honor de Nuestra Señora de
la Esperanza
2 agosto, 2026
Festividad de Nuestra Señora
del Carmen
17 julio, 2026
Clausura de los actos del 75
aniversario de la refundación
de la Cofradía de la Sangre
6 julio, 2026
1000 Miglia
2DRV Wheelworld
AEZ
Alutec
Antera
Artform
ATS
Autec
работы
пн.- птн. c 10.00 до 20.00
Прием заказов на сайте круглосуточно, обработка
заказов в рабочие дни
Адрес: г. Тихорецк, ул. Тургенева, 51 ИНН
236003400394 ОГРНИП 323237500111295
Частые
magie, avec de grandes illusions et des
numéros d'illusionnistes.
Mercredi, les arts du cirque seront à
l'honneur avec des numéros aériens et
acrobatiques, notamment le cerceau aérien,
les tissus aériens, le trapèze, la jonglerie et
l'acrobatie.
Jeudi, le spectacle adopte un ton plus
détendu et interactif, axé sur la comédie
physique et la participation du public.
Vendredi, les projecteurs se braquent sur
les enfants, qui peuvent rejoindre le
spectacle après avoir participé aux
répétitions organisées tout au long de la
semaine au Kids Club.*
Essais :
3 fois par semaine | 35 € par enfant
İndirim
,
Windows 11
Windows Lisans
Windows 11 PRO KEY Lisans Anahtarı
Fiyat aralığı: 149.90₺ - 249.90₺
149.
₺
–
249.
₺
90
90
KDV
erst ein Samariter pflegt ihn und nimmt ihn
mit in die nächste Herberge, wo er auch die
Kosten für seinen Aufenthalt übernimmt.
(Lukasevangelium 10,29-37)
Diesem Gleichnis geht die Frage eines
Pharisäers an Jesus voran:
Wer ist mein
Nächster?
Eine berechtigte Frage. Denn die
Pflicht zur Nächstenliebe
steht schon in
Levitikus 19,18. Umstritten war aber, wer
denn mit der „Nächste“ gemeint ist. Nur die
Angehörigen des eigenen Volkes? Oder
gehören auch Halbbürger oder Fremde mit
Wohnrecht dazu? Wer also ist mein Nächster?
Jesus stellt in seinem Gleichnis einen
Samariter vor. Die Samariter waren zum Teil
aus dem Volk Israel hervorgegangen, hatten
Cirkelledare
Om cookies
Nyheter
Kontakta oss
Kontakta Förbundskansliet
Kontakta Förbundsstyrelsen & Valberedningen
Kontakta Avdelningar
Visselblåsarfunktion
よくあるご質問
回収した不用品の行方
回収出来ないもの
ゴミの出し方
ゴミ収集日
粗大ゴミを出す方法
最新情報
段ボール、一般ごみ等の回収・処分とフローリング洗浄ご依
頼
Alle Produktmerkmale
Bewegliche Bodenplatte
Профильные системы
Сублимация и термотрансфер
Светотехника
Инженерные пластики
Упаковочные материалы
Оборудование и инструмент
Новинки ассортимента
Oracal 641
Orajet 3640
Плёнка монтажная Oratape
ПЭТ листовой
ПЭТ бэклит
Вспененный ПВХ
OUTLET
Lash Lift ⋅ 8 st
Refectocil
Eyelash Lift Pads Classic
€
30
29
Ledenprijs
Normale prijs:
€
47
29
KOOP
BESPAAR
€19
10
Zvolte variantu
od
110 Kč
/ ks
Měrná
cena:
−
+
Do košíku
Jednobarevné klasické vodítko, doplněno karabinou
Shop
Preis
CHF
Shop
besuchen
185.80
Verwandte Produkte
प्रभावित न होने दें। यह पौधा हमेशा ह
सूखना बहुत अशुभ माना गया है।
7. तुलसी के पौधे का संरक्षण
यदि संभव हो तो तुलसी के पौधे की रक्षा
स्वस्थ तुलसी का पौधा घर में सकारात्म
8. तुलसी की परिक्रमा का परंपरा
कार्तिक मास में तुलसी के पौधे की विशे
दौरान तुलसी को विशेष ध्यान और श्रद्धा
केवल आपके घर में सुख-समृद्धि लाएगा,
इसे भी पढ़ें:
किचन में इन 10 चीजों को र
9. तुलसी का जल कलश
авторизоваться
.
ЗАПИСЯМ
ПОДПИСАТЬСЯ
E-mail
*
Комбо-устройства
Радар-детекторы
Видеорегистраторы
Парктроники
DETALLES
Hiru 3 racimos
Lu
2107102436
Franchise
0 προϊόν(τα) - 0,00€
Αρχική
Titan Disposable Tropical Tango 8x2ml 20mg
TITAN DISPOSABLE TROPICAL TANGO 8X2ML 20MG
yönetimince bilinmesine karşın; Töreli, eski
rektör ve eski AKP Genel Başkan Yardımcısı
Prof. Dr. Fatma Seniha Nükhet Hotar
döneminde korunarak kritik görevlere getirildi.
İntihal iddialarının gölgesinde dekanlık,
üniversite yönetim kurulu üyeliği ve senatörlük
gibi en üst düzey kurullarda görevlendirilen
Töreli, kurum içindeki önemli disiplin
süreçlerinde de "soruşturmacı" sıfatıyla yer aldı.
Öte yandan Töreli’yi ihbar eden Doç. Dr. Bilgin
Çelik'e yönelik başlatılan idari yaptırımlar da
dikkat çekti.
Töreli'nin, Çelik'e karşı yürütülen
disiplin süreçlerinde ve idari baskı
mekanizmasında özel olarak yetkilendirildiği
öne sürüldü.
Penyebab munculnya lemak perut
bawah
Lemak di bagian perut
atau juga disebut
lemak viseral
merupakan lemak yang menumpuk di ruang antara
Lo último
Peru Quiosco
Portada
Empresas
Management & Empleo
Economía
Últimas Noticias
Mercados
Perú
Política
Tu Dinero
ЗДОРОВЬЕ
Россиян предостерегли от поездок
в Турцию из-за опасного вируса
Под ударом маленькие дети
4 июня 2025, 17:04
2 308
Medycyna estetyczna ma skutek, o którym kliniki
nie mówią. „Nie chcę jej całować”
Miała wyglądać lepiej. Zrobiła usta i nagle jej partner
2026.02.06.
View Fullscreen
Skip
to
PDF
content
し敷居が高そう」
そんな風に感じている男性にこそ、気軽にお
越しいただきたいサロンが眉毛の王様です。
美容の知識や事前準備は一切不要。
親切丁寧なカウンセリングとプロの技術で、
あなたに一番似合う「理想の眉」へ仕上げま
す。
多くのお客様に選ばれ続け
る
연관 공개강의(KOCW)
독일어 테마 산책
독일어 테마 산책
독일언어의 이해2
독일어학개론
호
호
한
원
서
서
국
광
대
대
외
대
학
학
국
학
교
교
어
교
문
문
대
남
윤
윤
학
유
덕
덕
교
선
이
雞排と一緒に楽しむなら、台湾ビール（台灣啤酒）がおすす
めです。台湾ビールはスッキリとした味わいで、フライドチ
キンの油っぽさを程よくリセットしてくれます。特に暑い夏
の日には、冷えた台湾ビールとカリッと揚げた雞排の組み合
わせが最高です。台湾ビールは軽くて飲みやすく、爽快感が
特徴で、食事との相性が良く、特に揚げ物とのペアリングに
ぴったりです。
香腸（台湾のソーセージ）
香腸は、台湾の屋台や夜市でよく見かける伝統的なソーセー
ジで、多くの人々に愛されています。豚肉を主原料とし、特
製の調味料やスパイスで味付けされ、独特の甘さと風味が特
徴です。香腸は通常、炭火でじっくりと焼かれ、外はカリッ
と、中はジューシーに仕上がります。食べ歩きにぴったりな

################

WORK INSTRUCTIONS: Reproduce only the lines above, starting at the line with "Kontakta Förbundsstyrelsen & Valberedningen" and ending at the line with "Orajet 3640", exactly as written.

ANSWER FOR THE TASK:
Kontakta Förbundsstyrelsen & Valberedningen
Kontakta Avdelningar
Visselblåsarfunktion
よくあるご質問
回収した不用品の行方
回収出来ないもの
ゴミの出し方
ゴミ収集日
粗大ゴミを出す方法
最新情報
段ボール、一般ごみ等の回収・処分とフローリング洗浄ご依
頼
Alle Produktmerkmale
Bewegliche Bodenplatte
Профильные системы
Сублимация и термотрансфер
Светотехника
Инженерные пластики
Упаковочные материалы
Оборудование и инструмент
Новинки ассортимента
Oracal 641
Orajet 3640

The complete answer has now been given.